# [Action item]
The required output is the stretch from the line containing "(전) E&C노무법인 대표" through the line containing "Звонок по России бесплатный" in the records below, unaltered and with no pictures.

### Listed records

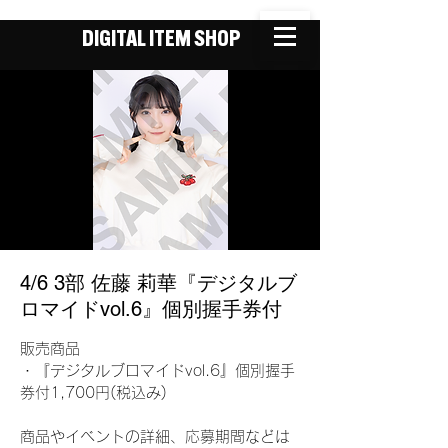
DIGITAL ITEM SHOP
4/6 3部 佐藤 莉華『デジタルブ
ロマイドvol.6』個別握手券付
販売商品
・『デジタルブロマイドvol.6』個別握手
券付1,700円(税込み)
商品やイベントの詳細、応募期間などは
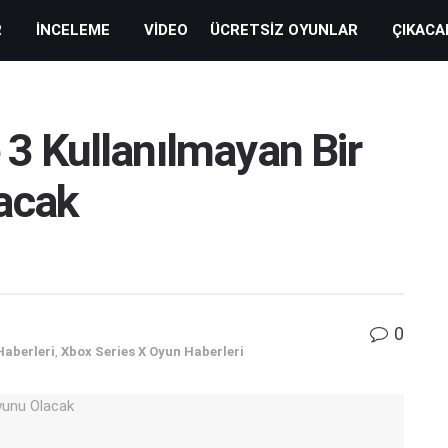
R
İNCELEME
VIDEO
ÜCRETSIZ OYUNLAR
ÇIKACA
 3 Kullanılmayan Bir
acak
0
Haberleri
,
Xbox Series X Oyun Haberleri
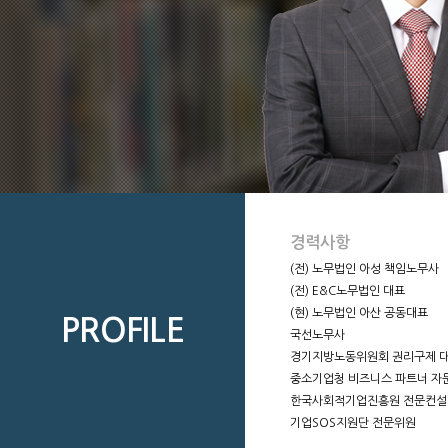
경력사항
(전) 노무법인 아성 책임노무사
(전) E&C노무법인 대표
(현) 노무법인 아산 공동대표
PROFILE
국선노무사
경기지방노동위원회 권리구제 
중소기업청 비즈니스 파트너 자
한국사회적기업진흥원 전문컨설
기업SOS지원단 전문위원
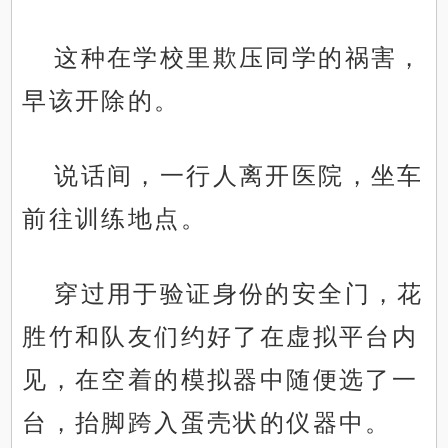
这种在学校里欺压同学的祸害，
早该开除的。
说话间，一行人离开医院，坐车
前往训练地点。
穿过用于验证身份的安全门，花
胜竹和队友们约好了在虚拟平台内
见，在空着的模拟器中随便选了一
台，抬脚跨入蛋壳状的仪器中。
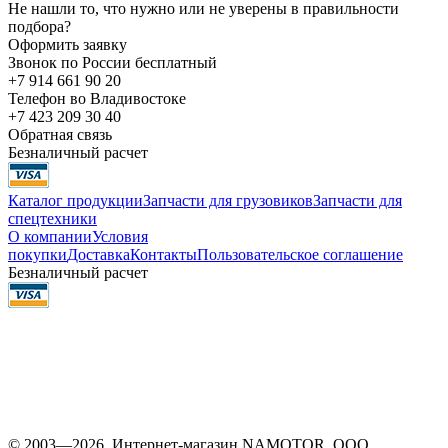
Не нашли то, что нужно или не уверены в правильности
подбора?
Оформить заявку
Звонок по России бесплатный
+7 914 661 90 20
Телефон во Владивостоке
+7 423 209 30 40
Обратная связь
Безналичный расчет
Каталог продукции
Запчасти для грузовиков
Запчасти для
спецтехники
О компании
Условия
покупки
Доставка
Контакты
Пользовательское соглашение
Безналичный расчет
© 2003—2026. Интернет-магазин NAMOTOR. ООО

######

# [Exercise answer]
(전) E&C노무법인 대표
(현) 노무법인 아산 공동대표
PROFILE
국선노무사
경기지방노동위원회 권리구제 
중소기업청 비즈니스 파트너 자
한국사회적기업진흥원 전문컨설
기업SOS지원단 전문위원
这种在学校里欺压同学的祸害，
早该开除的。
说话间，一行人离开医院，坐车
前往训练地点。
穿过用于验证身份的安全门，花
胜竹和队友们约好了在虚拟平台内
见，在空着的模拟器中随便选了一
台，抬脚跨入蛋壳状的仪器中。
Не нашли то, что нужно или не уверены в правильности
подбора?
Оформить заявку
Звонок по России бесплатный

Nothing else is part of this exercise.